## What the task requires
Type out the whole listing again exactly, pictures omitted.

- - - - -

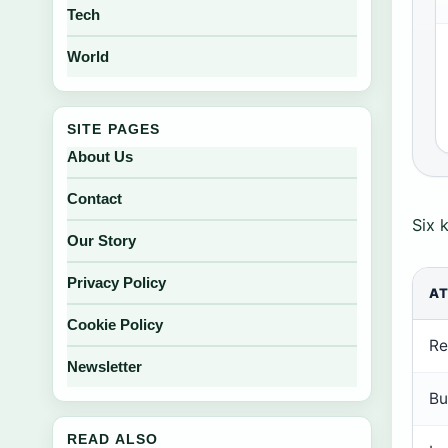
Tech
World
SITE PAGES
About Us
Contact
Six 
Our Story
Privacy Policy
AT
Cookie Policy
Re
Newsletter
Bu
READ ALSO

- - - - -

## Worked solution
Tech
World
SITE PAGES
About Us
Contact
Six 
Our Story
Privacy Policy
AT
Cookie Policy
Re
Newsletter
Bu
READ ALSO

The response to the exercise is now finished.